Photo Credit: Google Images

Siegel spoke about how OIS does not prepare students for processing and addressing sex and gender while abroad. During pre departure orientation students receive general information from several different Goucher departments. At these pre departure sessions, Lucia Perfetti-Clark, the Goucher Title IX Coordinator, explains what resources and support are available while abroad. The Goucher Title IX office can advocate for students in several ways while they are abroad, in the same way Title IX can advocate for students while they are at Goucher. If needed, Title IX can advocate for students if they need to switch host families, request mental health assistance, or for academic accommodations. “Basically Lucia will try to advocate for your needs to the necessary party, but it doesn’t guarantee the host country will cooperate!” Siegel said.

This also means that the OIS doesn’t warn you about going to an area with higher amounts of sexual violence or street harassment. This can leave students without the resources to process their experiences, and can lead to some harmful assumptions about the culture of the host country. “When I witnessed or experienced street harassment and sexism, my first instinct wasn’t to call the Goucher Title IX Office.

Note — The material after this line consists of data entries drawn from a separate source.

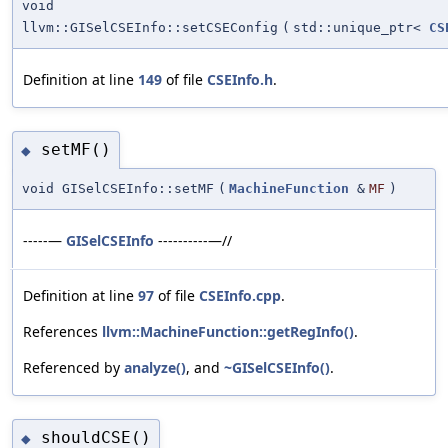
void
llvm::GISelCSEInfo::setCSEConfig
(
std::unique_ptr<
CS
Definition at line
149
of file
CSEInfo.h
.
setMF()
◆
void GISelCSEInfo::setMF
(
MachineFunction
&
MF
)
-----—
GISelCSEInfo
----------—//
Definition at line
97
of file
CSEInfo.cpp
.
References
llvm::MachineFunction::getRegInfo()
.
Referenced by
analyze()
, and
~GISelCSEInfo()
.
shouldCSE()
◆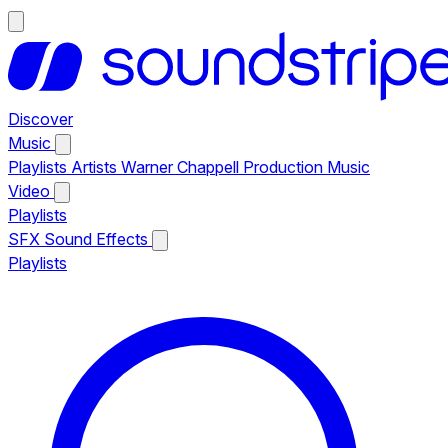
Discover
Music
Playlists
Artists
Warner Chappell Production Music
Video
Playlists
SFX
Sound Effects
Playlists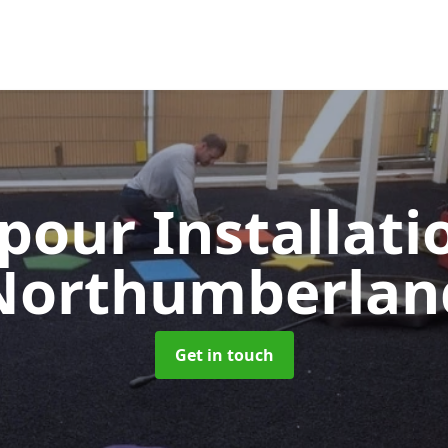
pour Installat
Northumberlan
Get in touch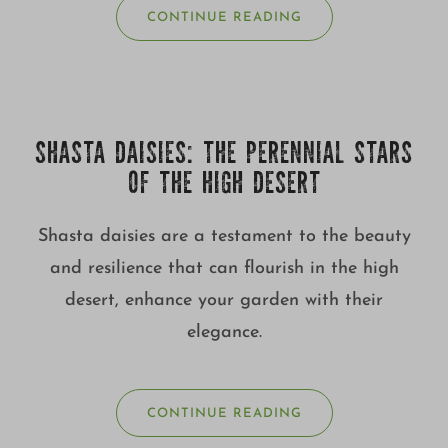
CONTINUE READING
SHASTA DAISIES: THE PERENNIAL STARS
OF THE HIGH DESERT
Shasta daisies are a testament to the beauty
and resilience that can flourish in the high
desert, enhance your garden with their
elegance.
CONTINUE READING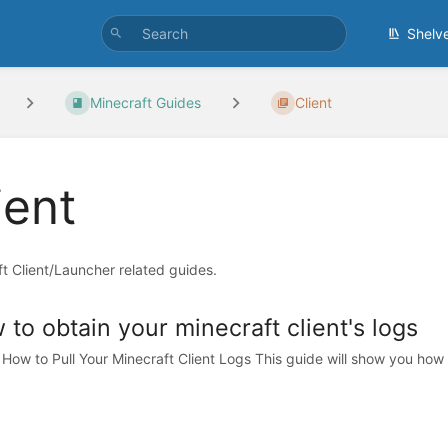
Shelv
Minecraft Guides
Client
ient
t Client/Launcher related guides.
to obtain your minecraft client's logs
 How to Pull Your Minecraft Client Logs This guide will show you how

None of what I experienced at the pre-departure orientation could have prepared me mentally or emotionally for the gender-related issues my friends experienced,” said Siegel.

Siegel spoke about her experiences with processing street harassment in Santiago, Chile. “I found that a lot of our conversations about the topic were fairly superficial—either we were told by our in-country program advisors that this was normal and cultural (which is true), or we turned our nose up at how “machismo” (chauvinist) Chilean culture is. Often we were told this was part of Chilean culture, and came to the conclusion that this was ‘bad’ or ‘backwards.’” However, Siegel did not find that this was a helpful way of processing, nor did it help her examine her own assumptions. “I found neither of these conversations were productive or helped us process and question these cultural differences head-on, or examine our own misogyny and issues related to sexism in the U.S., and how we viewed these issues through an ethnocentric lens.”

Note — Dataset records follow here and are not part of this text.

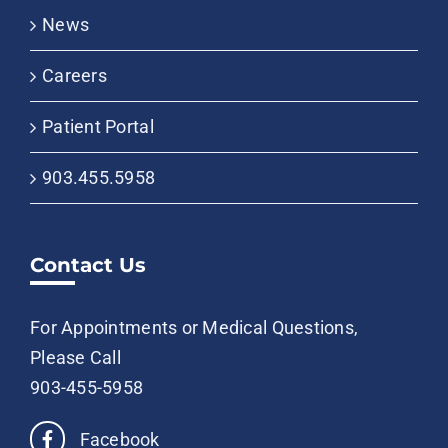
News
Careers
Patient Portal
903.455.5958
Contact Us
For Appointments or Medical Questions,
Please Call
903-455-5958
Facebook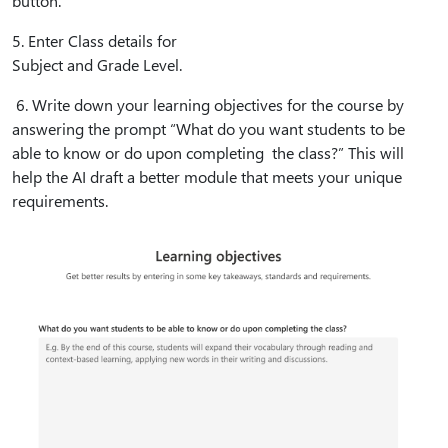
button.
5⁠. Enter Class details for
Subject and Grade Level.
6⁠. Write down your learning objectives for the course by
answering the prompt “What do you want students to be
able to know or do upon completing the class?” This will
help the AI draft a better module that meets your unique
requirements.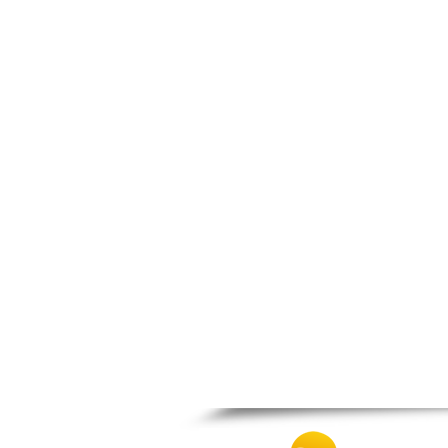
Thesprotiko
Vathypedo
Vourgareli
Zalongo
Zitsa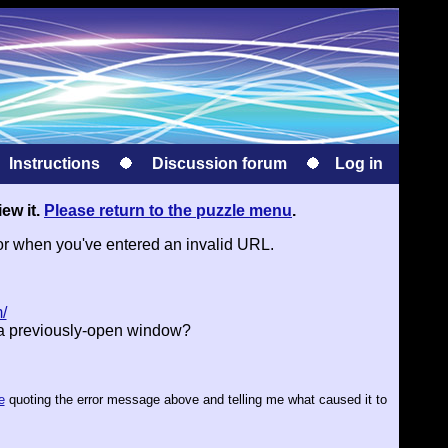
Instructions
Discussion forum
Log in
iew it.
Please return to the puzzle menu
.
or when you've entered an invalid URL.
/
 a previously-open window?
e
quoting the error message above and telling me what caused it to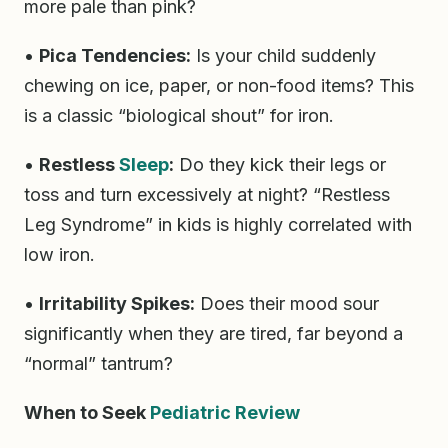
more pale than pink?
•
Pica Tendencies:
Is your child suddenly
chewing on ice, paper, or non-food items? This
is a classic “biological shout” for iron.
•
Restless
Sleep
:
Do they kick their legs or
toss and turn excessively at night? “Restless
Leg Syndrome” in kids is highly correlated with
low iron.
•
Irritability Spikes:
Does their mood sour
significantly when they are tired, far beyond a
“normal” tantrum?
When to Seek
Pediatric Review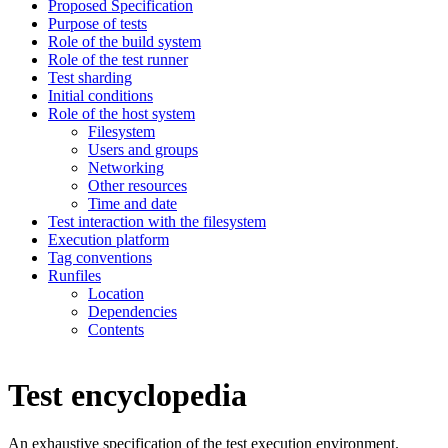
Proposed Specification
Purpose of tests
Role of the build system
Role of the test runner
Test sharding
Initial conditions
Role of the host system
Filesystem
Users and groups
Networking
Other resources
Time and date
Test interaction with the filesystem
Execution platform
Tag conventions
Runfiles
Location
Dependencies
Contents
Test encyclopedia
An exhaustive specification of the test execution environment.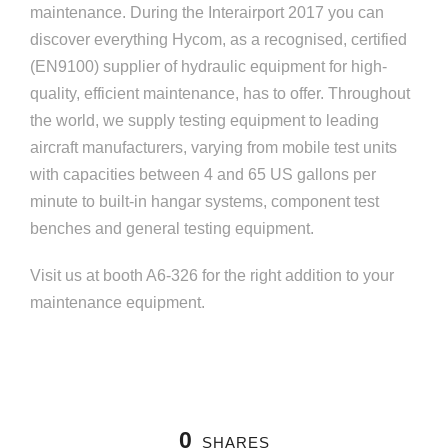
maintenance. During the Interairport 2017 you can
discover everything Hycom, as a recognised, certified
(EN9100) supplier of hydraulic equipment for high-
quality, efficient maintenance, has to offer. Throughout
the world, we supply testing equipment to leading
aircraft manufacturers, varying from mobile test units
with capacities between 4 and 65 US gallons per
minute to built-in hangar systems, component test
benches and general testing equipment.
Visit us at booth A6-326 for the right addition to your
maintenance equipment.
0
SHARES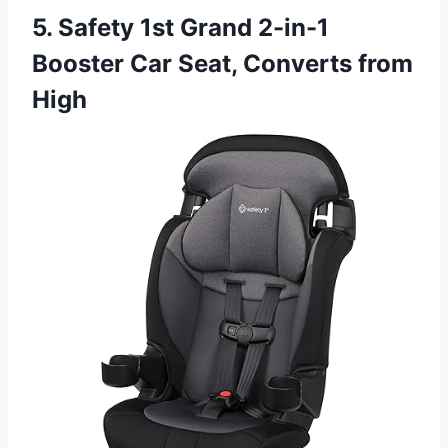
5. Safety 1st Grand 2-in-1
Booster Car Seat, Converts from
High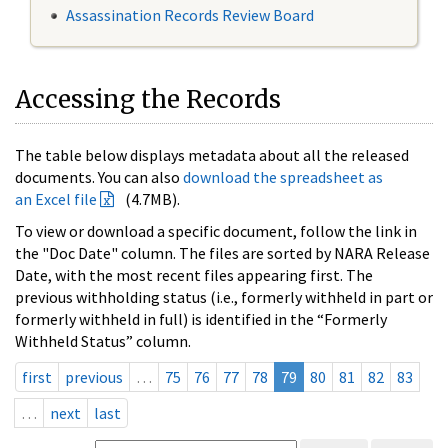
Assassination Records Review Board
Accessing the Records
The table below displays metadata about all the released
documents. You can also
download the spreadsheet as
an Excel file
(4.7MB).
To view or download a specific document, follow the link in
the "Doc Date" column. The files are sorted by NARA Release
Date, with the most recent files appearing first. The
previous withholding status (i.e., formerly withheld in part or
formerly withheld in full) is identified in the “Formerly
Withheld Status” column.
first
previous
…
75
76
77
78
79
80
81
82
83
…
next
last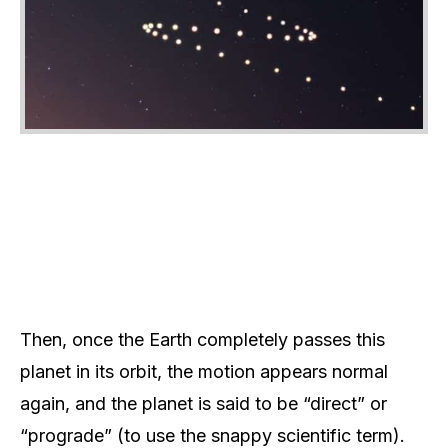
Then, once the Earth completely passes this
planet in its orbit, the motion appears normal
again, and the planet is said to be “direct” or
“prograde” (to use the snappy scientific term).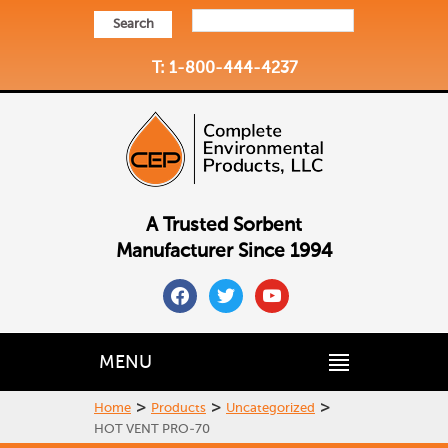
Search
T: 1-800-444-4237
A Trusted Sorbent
Manufacturer Since 1994
facebook
twitter
youtube
MENU
>
>
>
Home
Products
Uncategorized
HOT VENT PRO-70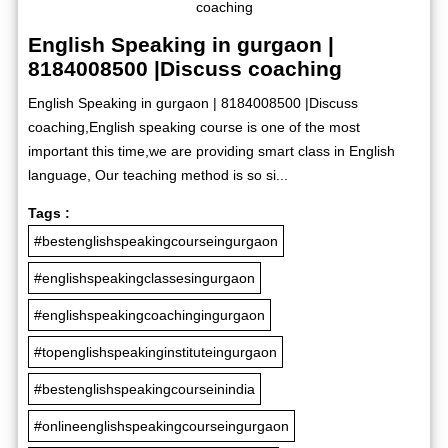
English Speaking in gurgaon |
8184008500 |Discuss coaching
English Speaking in gurgaon | 8184008500 |Discuss
coaching,English speaking course is one of the most
important this time,we are providing smart class in English
language, Our teaching method is so si...
Tags :
#bestenglishspeakingcourseingurgaon
#englishspeakingclassesingurgaon
#englishspeakingcoachingingurgaon
#topenglishspeakinginstituteingurgaon
#bestenglishspeakingcourseinindia
#onlineenglishspeakingcourseingurgaon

Siegel hopes that this event will promote awareness and bring change to the way OIS helps prepare students studying abroad. “Goucher can better promote and identify students who have gone abroad and are invested in these issues, and create a more formal way to contact and seek support/mentorship from these people through OIS from students about to embark.” Siegel believes that students should be given the tools to help them process their experiences, so that study abroad can be a learning experience and so that they do not label something that they may not understand, as she was tempted to do in Chile.

When Siegel has brought up the possibility of warning students who are studying abroad in areas that have higher rates of sexual violence and gender based issues to OIS, she has been told that they do not want to scare students who are about to embark. Siegel responded with frustration, “I’m only going to say that the obvious answer to this challenge, which I shouldn’t even have to mention, is that studying abroad is not supposed to be easy. Goucher should encourage students to go into this experience with an open heart and mind.”

Terrin Rosen is a junior Philosophy and Political Science double major with a minor in Legal Studies. She works for the Goucher Writing Center and enjoys all forms of writing.